-------- Data extracts

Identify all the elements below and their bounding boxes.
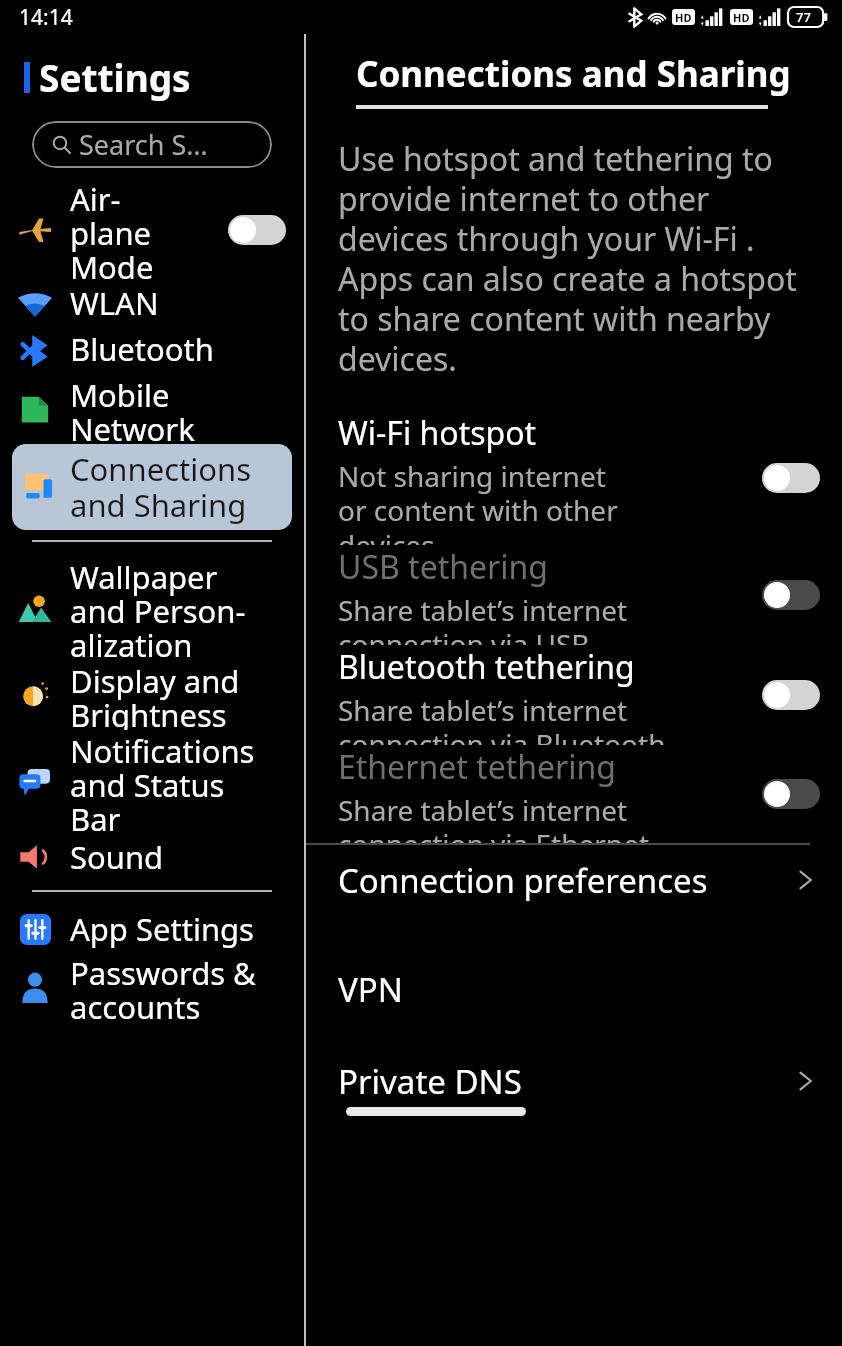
staticText: Share tablet’s internet connection via E… <box>338 791 650 843</box>
button[interactable]: Passwords & accounts <box>0 952 304 1022</box>
button[interactable]: Toggle <box>228 215 286 245</box>
button[interactable]: Toggle <box>762 580 820 610</box>
button[interactable]: Bluetooth tethering <box>338 645 842 745</box>
staticText: Connections and Sharing <box>356 50 791 98</box>
staticText: Mobile Network <box>70 374 195 444</box>
button[interactable]: App Settings <box>0 906 304 952</box>
button[interactable]: Private DNS <box>338 1059 842 1103</box>
button[interactable]: Display and Brightness <box>0 660 304 730</box>
staticText: Air- plane Mode <box>70 178 154 282</box>
staticText: 14:14 <box>19 3 73 32</box>
staticText: Share tablet’s internet connection via U… <box>338 591 628 645</box>
staticText: Wallpaper and Person- alization <box>70 556 246 660</box>
button[interactable]: Connection preferences <box>338 845 842 915</box>
button[interactable]: VPN <box>338 967 842 1011</box>
staticText: Settings <box>39 52 191 102</box>
staticText: Wi-Fi hotspot <box>338 411 537 455</box>
staticText: Search S… <box>79 126 208 163</box>
staticText: 77 <box>796 8 811 26</box>
button[interactable]: Wi-Fi hotspot <box>338 411 842 545</box>
staticText: Display and Brightness <box>70 660 240 730</box>
staticText: Private DNS <box>338 1059 798 1103</box>
button[interactable]: Wallpaper and Person- alization <box>0 556 304 660</box>
button[interactable]: Bluetooth <box>0 328 304 374</box>
button[interactable]: WLAN <box>0 282 304 328</box>
staticText: HD <box>675 10 692 25</box>
button[interactable]: Sound <box>0 834 304 880</box>
button[interactable]: Air- plane Mode <box>0 178 304 282</box>
staticText: VPN <box>338 967 842 1011</box>
staticText: Use hotspot and tethering to provide int… <box>338 137 818 381</box>
staticText: Not sharing internet or content with oth… <box>338 457 618 545</box>
staticText: Share tablet’s internet connection via B… <box>338 691 666 745</box>
button[interactable]: Toggle <box>762 680 820 710</box>
button[interactable]: Connections and Sharing <box>12 444 292 530</box>
button[interactable]: Ethernet tethering <box>338 745 842 843</box>
staticText: Connections and Sharing <box>70 448 251 526</box>
button[interactable]: Toggle <box>762 779 820 809</box>
staticText: Notifications and Status Bar <box>70 730 255 834</box>
button[interactable]: Notifications and Status Bar <box>0 730 304 834</box>
staticText: Bluetooth <box>70 328 214 370</box>
staticText: Passwords & accounts <box>70 952 256 1022</box>
staticText: Sound <box>70 836 164 878</box>
button[interactable]: Toggle <box>762 463 820 493</box>
button[interactable]: Mobile Network <box>0 374 304 444</box>
staticText: Bluetooth tethering <box>338 645 635 689</box>
staticText: HD <box>733 10 750 25</box>
button[interactable]: USB tethering <box>338 545 842 645</box>
staticText: USB tethering <box>338 545 548 589</box>
staticText: WLAN <box>70 282 159 324</box>
button[interactable]: Search S… <box>32 121 272 168</box>
staticText: Ethernet tethering <box>338 745 616 789</box>
staticText: App Settings <box>70 908 254 950</box>
staticText: Connection preferences <box>338 858 798 903</box>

----------------

> **Exercise goal**: For this exercise, restate the material exactly and skip every picture.

> **Written response**:
Identify all the elements below and their bounding boxes.
staticText: Share tablet’s internet connection via E… <box>338 791 650 843</box>
button[interactable]: Passwords & accounts <box>0 952 304 1022</box>
button[interactable]: Toggle <box>228 215 286 245</box>
button[interactable]: Toggle <box>762 580 820 610</box>
button[interactable]: Bluetooth tethering <box>338 645 842 745</box>
staticText: Connections and Sharing <box>356 50 791 98</box>
staticText: Mobile Network <box>70 374 195 444</box>
button[interactable]: App Settings <box>0 906 304 952</box>
button[interactable]: Private DNS <box>338 1059 842 1103</box>
button[interactable]: Display and Brightness <box>0 660 304 730</box>
staticText: Air- plane Mode <box>70 178 154 282</box>
staticText: 14:14 <box>19 3 73 32</box>
staticText: Share tablet’s internet connection via U… <box>338 591 628 645</box>
staticText: Wallpaper and Person- alization <box>70 556 246 660</box>
button[interactable]: Connection preferences <box>338 845 842 915</box>
button[interactable]: VPN <box>338 967 842 1011</box>
staticText: Settings <box>39 52 191 102</box>
staticText: Wi-Fi hotspot <box>338 411 537 455</box>
staticText: Search S… <box>79 126 208 163</box>
staticText: 77 <box>796 8 811 26</box>
button[interactable]: Wi-Fi hotspot <box>338 411 842 545</box>
staticText: Display and Brightness <box>70 660 240 730</box>
staticText: Private DNS <box>338 1059 798 1103</box>
button[interactable]: Wallpaper and Person- alization <box>0 556 304 660</box>
button[interactable]: Bluetooth <box>0 328 304 374</box>
button[interactable]: WLAN <box>0 282 304 328</box>
staticText: HD <box>675 10 692 25</box>
button[interactable]: Sound <box>0 834 304 880</box>
button[interactable]: Air- plane Mode <box>0 178 304 282</box>
staticText: VPN <box>338 967 842 1011</box>
staticText: Use hotspot and tethering to provide int… <box>338 137 818 381</box>
staticText: Not sharing internet or content with oth… <box>338 457 618 545</box>
staticText: Share tablet’s internet connection via B… <box>338 691 666 745</box>
button[interactable]: Toggle <box>762 680 820 710</box>
button[interactable]: Connections and Sharing <box>12 444 292 530</box>
button[interactable]: Ethernet tethering <box>338 745 842 843</box>
staticText: Connections and Sharing <box>70 448 251 526</box>
button[interactable]: Toggle <box>762 779 820 809</box>
staticText: Notifications and Status Bar <box>70 730 255 834</box>
button[interactable]: Notifications and Status Bar <box>0 730 304 834</box>
staticText: Bluetooth <box>70 328 214 370</box>
staticText: Passwords & accounts <box>70 952 256 1022</box>
staticText: Sound <box>70 836 164 878</box>
button[interactable]: Toggle <box>762 463 820 493</box>
button[interactable]: Mobile Network <box>0 374 304 444</box>
staticText: Bluetooth tethering <box>338 645 635 689</box>
staticText: HD <box>733 10 750 25</box>
button[interactable]: USB tethering <box>338 545 842 645</box>
staticText: USB tethering <box>338 545 548 589</box>
staticText: WLAN <box>70 282 159 324</box>
button[interactable]: Search S… <box>32 121 272 168</box>
staticText: Ethernet tethering <box>338 745 616 789</box>
staticText: App Settings <box>70 908 254 950</box>
staticText: Connection preferences <box>338 858 798 903</box>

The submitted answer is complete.